◆ **About this exercise**
From the entries below, tally how many lines contain "ญดวงประเสร" and report only that figure.
____ Records for the task
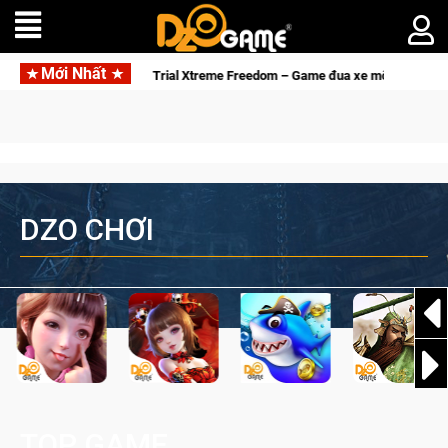
Mới Nhất
!
Trial Xtreme Freedom – Game đua xe mô tô PvP sở hữu vật l
DZO CHƠI
TOP GAME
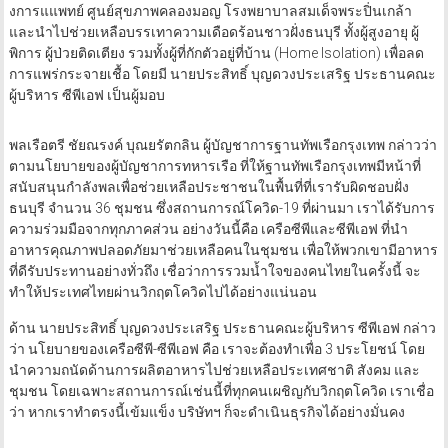
งการแแพทย์ ศูนย์สุขภาพคลองมอญ โรงพยาบาลสมเด็จพระปิ่นเกล้า
และนำไปช่วยเหลือบรรเทาความเดือดร้อนชาวฝั่งธนบุรี ทั้งผู้สูงอายุ ผู้
พิการ ผู้ป่วยติดเตียง รวมทั้งผู้ที่กักตัวอยู่ที่บ้าน (Home Isolation) เพื่อลด
การแพร่กระจายเชื้อ โดยมี นายประสิทธิ์ บุญดวงประเสริฐ ประธานคณะ
ผู้บริหาร ซีพีเอฟ เป็นผู้มอบ
พลเรือตรี ชัยณรงค์ บุณยรัตกลิน ผู้บัญชาการฐานทัพเรือกรุงเทพ กล่าวว่า
ตามนโยบายของผู้บัญชาการทหารเรือ ที่ให้ฐานทัพเรือกรุงเทพมีหน้าที่
สนับสนุนกำลังพลเพื่อช่วยเหลือประชาชนในพื้นที่ที่เรารับผิดชอบฝั่ง
ธนบุรี จำนวน 36 ชุมชน ซึ่งสถานการณ์โควิด-19 ที่ผ่านมา เราได้รับการ
ความร่วมมือจากทุกภาคส่วน อย่างวันนี้คือ เครือซีพีและซีพีเอฟ ที่นำ
อาหารคุณภาพปลอดภัยมาช่วยเหลือคนในชุมชน เพื่อให้พวกเขามีอาหาร
ที่ดีรับประทานอย่างทั่วถึง เชื่อว่าการรวมน้ำใจของคนไทยในครั้งนี้ จะ
ทำให้ประเทศไทยผ่านวิกฤตโควิดไปได้อย่างแน่นอน
ด้าน นายประสิทธิ์ บุญดวงประเสริฐ ประธานคณะผู้บริหาร ซีพีเอฟ กล่าว
ว่า นโยบายของเครือซีพี-ซีพีเอฟ คือ เราจะต้องทำเพื่อ 3 ประโยชน์ โดย
นำความถนัดด้านการผลิตอาหารไปช่วยเหลือประเทศชาติ สังคม และ
ชุมชน โดยเฉพาะสถานการณ์เช่นนี้ที่ทุกคนเผชิญกับวิกฤตโควิด เราเชื่อ
ว่า หากเราทำตรงนี้เข้มแข็ง บริษัทฯ ก็จะดำเนินธุรกิจได้อย่างมั่นคง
________
◆ **Result**
2